Périls dans le Pacifique

Chaque mardi, le point de vue de la rédaction de Boulevard-Extérieur sur un sujet de politique internationale.

L’objet de la convoitise peut paraitre dérisoire, un rocher désertique de 7km2 perdu dans l’océan Pacifique. Les Chinois l’appellent Diaoyu, les Japonais Senkaku et tous le revendiquent. Il a suffi que quelques bateaux de pêche chinois s’en approchent pour que Tokyo veuille le « nationaliser ». Et des deux côtés, le ton est monté. Des manifestations antijaponaises ont eu lieu dans les grandes villes chinoises où des centaines de personnes s’en sont prises aux symboles de la présence japonaises, voitures, usines, entreprises… A tel point qu’après avoir toléré sinon encouragé ces mouvements, les autorités communistes se sont inquiété de possibles débordements et ont invité la population à exprimer sa « colère sans violence ». Les Chinois du continent ont été rejoints par leurs compatriotes de Taïwan, qui partagent les mêmes revendications, en se fondant eux aussi sur des textes datant du 15ème siècle.

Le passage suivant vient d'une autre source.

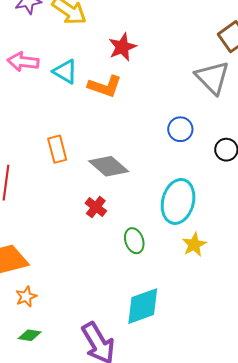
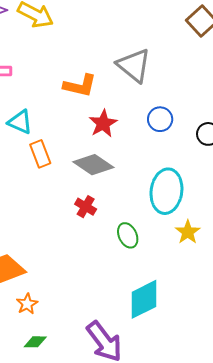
red star: (122, 47) -> (103, 124), moved
cyan triangle: (65, 72) -> (20, 122), moved
gray triangle: (212, 78) -> (134, 65), moved

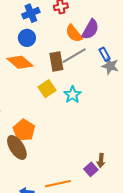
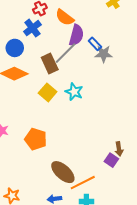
blue cross: (31, 13) -> (32, 28), moved
purple semicircle: (90, 29) -> (76, 35), moved
orange semicircle: (74, 33) -> (65, 17), moved
brown ellipse: (17, 147) -> (63, 172), moved

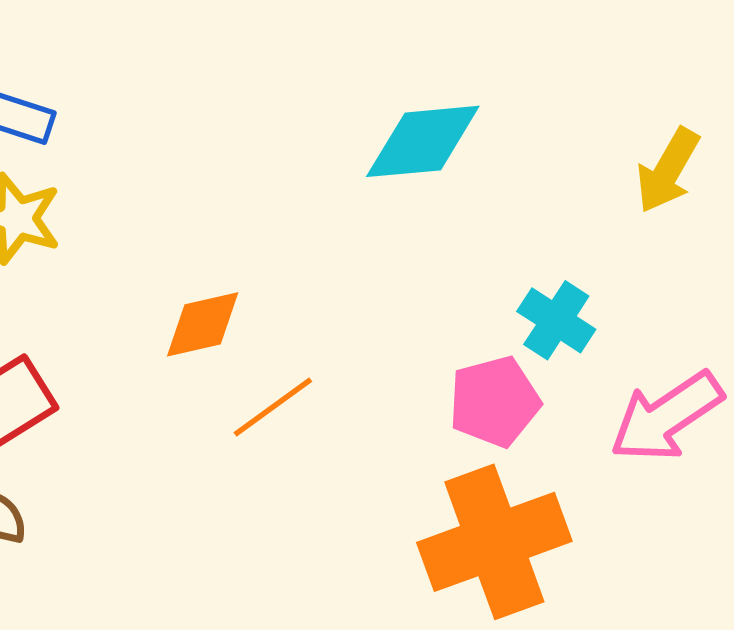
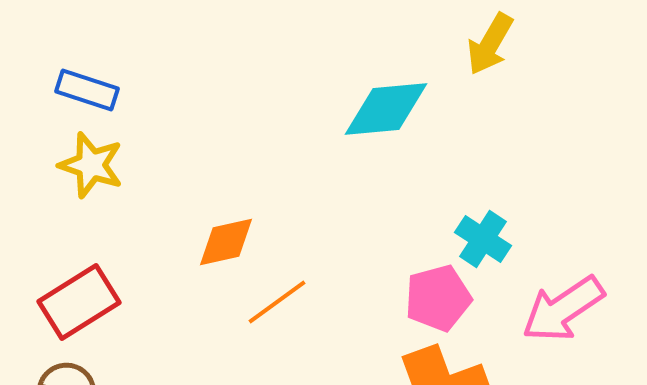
yellow arrow: (668, 170) -> (490, 44), moved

La querelle n’est qu’un épisode d’une partie plus vaste qui se joue dans le Pacifique entre la Chine et ses voisins, avec la présence en arrière-plan des Etats-Unis, ce qui rend la situation potentiellement plus dangereuse encore. Car la Chine a des différends territoriaux avec d’autres pays bordant le Pacifique comme le Vietnam et les Philippines. Chaque fois l’enjeu est composé d’îles désertes ou peu peuplées mais dont le plateau continental est supposé abriter de grandes réserves pétrolières. Pékin revendique la souveraineté sur ces territoires et se dote de moyens militaires pour un jour parvenir à l’imposer. En présence du président Hu Jintao, la marine chinoise a lancé, mardi 25 septembre, son premier porte-avions.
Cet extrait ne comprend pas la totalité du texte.